▸ **Exercise details**
Locate every line in the records below that holds the word "This" and return each one.

▸ **Data section**
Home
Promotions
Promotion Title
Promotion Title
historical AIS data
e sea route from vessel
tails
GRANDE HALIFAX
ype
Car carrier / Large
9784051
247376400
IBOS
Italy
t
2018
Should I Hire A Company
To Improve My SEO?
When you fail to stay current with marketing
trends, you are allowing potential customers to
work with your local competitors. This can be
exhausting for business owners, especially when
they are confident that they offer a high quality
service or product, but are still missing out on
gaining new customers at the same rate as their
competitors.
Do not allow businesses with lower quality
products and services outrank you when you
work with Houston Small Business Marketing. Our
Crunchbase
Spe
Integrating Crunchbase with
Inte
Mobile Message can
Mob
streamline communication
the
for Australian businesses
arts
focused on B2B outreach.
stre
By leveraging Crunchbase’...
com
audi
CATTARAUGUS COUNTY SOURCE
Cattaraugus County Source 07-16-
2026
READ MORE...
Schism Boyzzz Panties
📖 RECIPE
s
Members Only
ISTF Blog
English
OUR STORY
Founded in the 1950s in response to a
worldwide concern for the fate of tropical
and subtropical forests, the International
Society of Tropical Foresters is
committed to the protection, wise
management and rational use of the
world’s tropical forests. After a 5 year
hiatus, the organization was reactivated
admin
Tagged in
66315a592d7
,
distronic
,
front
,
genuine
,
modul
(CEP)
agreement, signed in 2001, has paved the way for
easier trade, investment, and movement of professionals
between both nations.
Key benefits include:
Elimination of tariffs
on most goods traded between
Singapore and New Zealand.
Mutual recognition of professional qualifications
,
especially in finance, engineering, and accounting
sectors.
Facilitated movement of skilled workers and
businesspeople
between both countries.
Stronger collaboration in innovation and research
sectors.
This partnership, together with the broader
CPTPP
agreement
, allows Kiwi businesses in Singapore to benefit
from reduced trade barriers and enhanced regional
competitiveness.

▸ **Solution to the exercise**
work with your local competitors. This can be
This partnership, together with the broader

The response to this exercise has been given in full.